Estas dimensiones remiten a varias prácticas que se autoimplican, la del productor, la del consumidor y la del financiero. Ahora bien cada una de ellas tiene su reverso. El productor tiene como límite lo que se ha denominado tragedia de los comunes y es que es la naturaleza la que dota en última instancia de objetos, productos. El consumidor tiene como reverso que su deseo se confunda con el objeto deseado (en este caso el dinero es probablemente uno de los objetos privilegiados pero entonces, en este caso, quizá estemos hablando del reverso del financiero, pero también lo es el sexo…). El financiero tiene como reverso la especulación y para ejemplo el mejor quizá no es el de acudir a las altas finanzas sino aquellas prácticas asociadas a empresas de tipo piramidal donde todas las relaciones pueden desembocar a que el dinero las ocupe tanto en lo real como lo imaginario.

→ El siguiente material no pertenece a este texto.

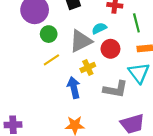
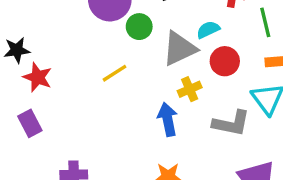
green circle: (49, 34) -> (139, 27), moved
yellow line: (51, 60) -> (114, 73), moved

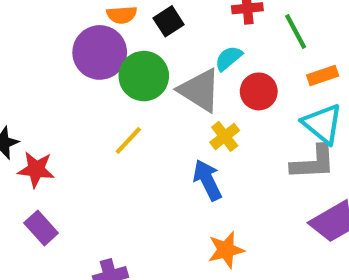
green circle: (139, 27) -> (144, 76), size x1.5
gray triangle: (179, 49) -> (200, 90), turned -48
gray L-shape: (231, 123) -> (313, 163), moved

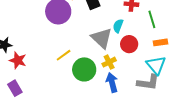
cyan semicircle: (229, 58) -> (118, 26), turned -40
green circle: (144, 76) -> (84, 69), moved
blue arrow: (207, 180) -> (112, 83), moved

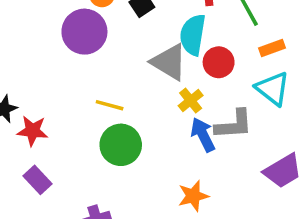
cyan semicircle: (118, 26) -> (193, 35), size x1.6
yellow line: (64, 55) -> (110, 105), turned 63
green circle: (84, 69) -> (121, 145), moved
gray L-shape: (148, 82) -> (234, 124), moved

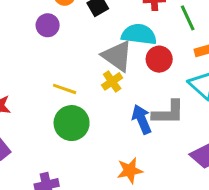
purple circle: (84, 32) -> (48, 25), size x0.6
cyan semicircle: (193, 35) -> (139, 34), turned 84
yellow cross: (191, 101) -> (112, 81), moved

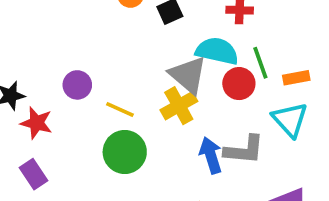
green line: (188, 18) -> (260, 63), moved
purple circle: (48, 25) -> (77, 85), moved
yellow cross: (112, 81) -> (179, 106), size x1.4

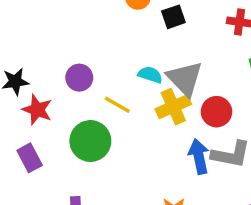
cyan semicircle: (217, 51) -> (150, 75), moved, size x0.6
red circle: (239, 84) -> (216, 112), moved
green circle: (125, 152) -> (90, 141), moved

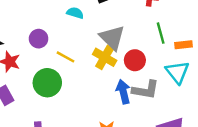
cyan semicircle: (150, 75) -> (75, 13), moved
yellow cross: (173, 107) -> (105, 57), turned -35

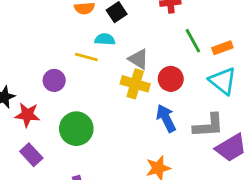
cyan semicircle: (75, 13) -> (105, 39), moved
gray triangle: (112, 38) -> (139, 59), size x0.7
yellow line: (65, 57) -> (86, 57), moved
gray L-shape: (146, 90) -> (209, 126), moved

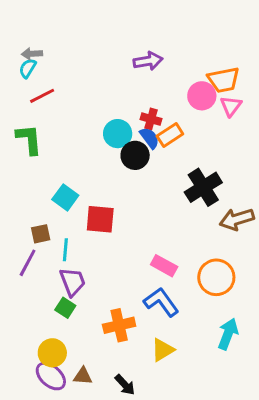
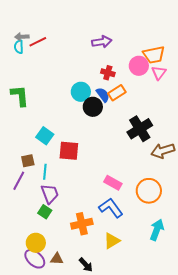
cyan semicircle: (28, 68) -> (19, 47), turned -32
red line: (42, 96) -> (38, 42), moved
red cross: (151, 119) -> (108, 73), moved

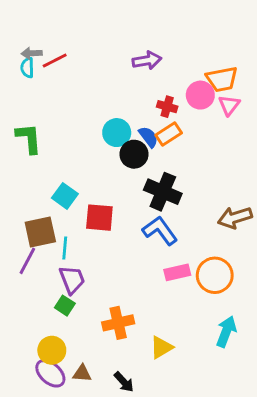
red cross: (108, 73) -> (167, 107), moved
black cross: (140, 129) -> (163, 192), moved, turned -35
brown square: (28, 161) -> (40, 232), size x1.6
pink rectangle: (113, 183) -> (177, 272), moved, turned -42
blue L-shape: (111, 208) -> (160, 231), moved

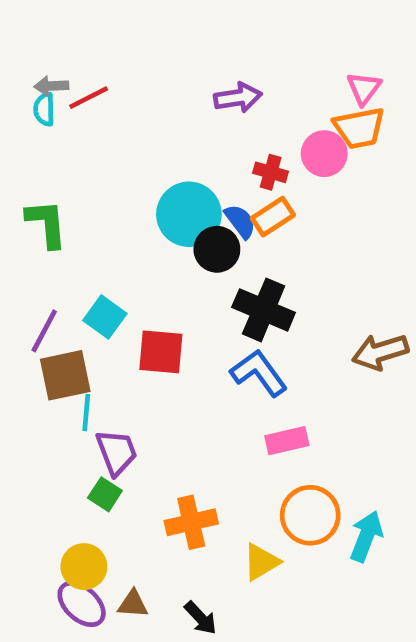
pink triangle: (229, 105) -> (364, 88), moved
cyan circle: (117, 133) -> (189, 214), size x1.4
cyan line: (65, 248) -> (86, 413), moved
purple line: (27, 261) -> (44, 331), moved
orange circle: (215, 275) -> (310, 515), moved

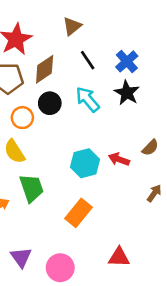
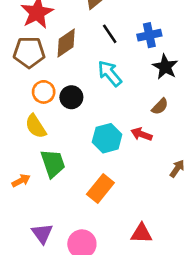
blue cross: (127, 61) -> (149, 35), turned 30
black star: (127, 93) -> (165, 67), moved
black circle: (50, 103) -> (71, 97), moved
brown semicircle: (150, 148) -> (160, 106), moved

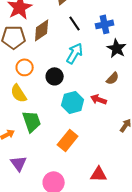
cyan arrow: (110, 73) -> (75, 53), turned 70
black circle: (71, 97) -> (55, 76), moved
purple triangle: (42, 233) -> (19, 163), moved

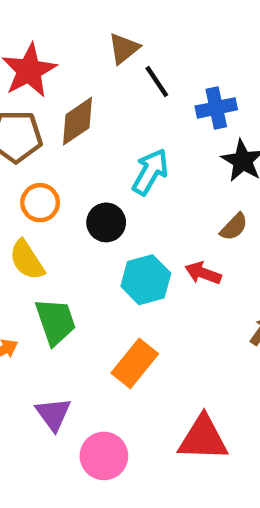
black line: (75, 23) -> (157, 82), moved
purple triangle: (19, 163) -> (53, 414), moved
red triangle: (99, 174) -> (203, 438), size x1.4

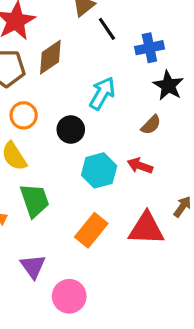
brown semicircle: (234, 227) -> (151, 125), moved
red triangle: (203, 438) -> (146, 229), moved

Las soluciones típicas a estos lados oscuros suelen presentarse en modo de ecologismo para el primero de los problemas; en modo de boicot a grandes marcas que nos “venden humo”; y por último denuncia a toda forma de especulación como el mayor productor de males y desgracias y que el comunismo se ha presentado como la forma definitiva de resolución.
Ahora bien, estas soluciones siempre han caído en dos errores: el voluntarismo que consistiría en que creer que si hay voluntad las soluciones son posibles; y la identificación simplista del problema en la cual un programa bien pensado es capaz de erradicar los problemas. Claro está que ambos errores se retroalimentan o es la falta voluntad o es que no se ha identificado claramente el problema, por lo que no se atajan.
Ambos errores radican en primer lugar en que el planteamiento del problema está pegado demasiado a la realidad más visible (quien puede negar que haya personas que estén en la miseria), y dos con la voluntad basta para acabar y hacer realidad una situación imaginada y deseada en la que desaparezca la miseria. Populismo y totalitarismo son las efectivas políticas erróneas y malvadas. Sin embargo, las soluciones deben de tener en cuenta tanto lo real como lo imaginado, el entendimiento como la voluntad, pero la razón está del lado de los simbólico y lo simbólico hace posible que las políticas reales estén dirigidas a personas concretas pero en tanto que establecen relaciones diversas y complejas entre sí (es habitual oír el lamento de que los políticos gobiernan en general y no tienen en cuenta a cada uno, pero el uso de la estadística teniendo en cuenta cada vez más elementos a evaluar no puede suponer más que un avance, otra cosa es creer que se puede eliminar el conflicto).
Lo simbólico ha de plantear la relación con lo imaginario de un modo que quede claro que lo imaginado también es parte de lo que nos constituye. El tópico de que la economía es un estado de ánimo no deja de ser cierto porque sea un tópico. Lo que hay que denunciar es el abuso de tal tópico y que por parte de los que gestionan el “cotarro” encarguen sus discursos a agencias de publicidad o asesores de imagen, y hagan oídos sordos de los que conocen lo real (y una vez más remito a la relación de lo real con lo simbólico).
La razón tiene en el campo económico un ámbito especialmente atractivo porque se las tiene que ver con la verdad de los hechos, y con las certezas de las opiniones.